データの再配置という観点では、下図の青枠がそれに該当します。しかし、昨今の非構造化データのように、データの利用頻度が高かったり、データサイズが大きかったりする場合は想定外のコストアップ要因となります。プライベートクラウド(オンプレミス)へ回帰するにしても、データの利用頻度を考慮して無駄な移動を減らすなど、ワークフローの簡素化が必要です。
今回は、多工程で複雑なワークフローを持つ映像制作の現場を例にハイブリッドクラウドを利用する流れを考えます。下図は、映像現場の制作フローです。左下のIngest(データ取り込み)から、時計回りに右下のPlayout(配信)まで、多くの共同作業をネットワーク経由で進めています。
オリジナルデータのコピー作成からデータ取り込みまでの工程では、高速・大容量な外付けストレージを用いて編集・レンダリング・カラーグレーディングを行うことも多いでしょう。外付けストレージで流れ作業的に進めていく方がシンプルで効率がいいこともありますが、分業が進むに連れて並列処理が求められ、逐次処理では済まなくなるのが現状です。
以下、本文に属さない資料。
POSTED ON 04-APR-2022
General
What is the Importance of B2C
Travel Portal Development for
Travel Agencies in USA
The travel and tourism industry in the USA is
ワークフローの効率化を配慮したストレージ階層を構築するには、制作データを単にアクティブアーカイブの概念でティアリングするのではなく、青枠部分をパブリッククラウドに切り出してみます。これをシステム構成図にして表すと下図のようになります。
制作作業の中心となる部分にはオンプレミス環境を採用し、必要とされるパフォーマンスと堅牢性、セキュリティを確保します。オブジェクトストレージの導入により、プライマリNASのストレージを最小限にとどめながら、アクティブアーカイブへの拡張性と信頼性を確保します。
具体的には、トランスコードと配信部分をパブリッククラウドで処理しています。映画、テレビ、インターネットなど、さまざまなメディアに対応したフォーマットへ変換して迅速に配信するには、トランスコード以降を切り出すことで、前行程への負担を軽減するとともに並行での作業を可能にします。
さらに一歩進めて、撮影現場から上がってくるオリジナルデータをオブジェクトストレージに取り込むようにしてみましょう。データ取り込み → 編集 → 配信 → アーカイブの流れに合わせて適切な速度・容量のストレージを準備していましたが、可用性・堅牢性の高いアクティブアーカイブに取り込むことで、その後の全ての作業経過も含めて集中管理し、最後はそのまま長期保全するというように統一ストレージとしての役割を担います。初期工程からアーカイブまでこなせる共有データプールに取り込むことで“流れ”が変わります。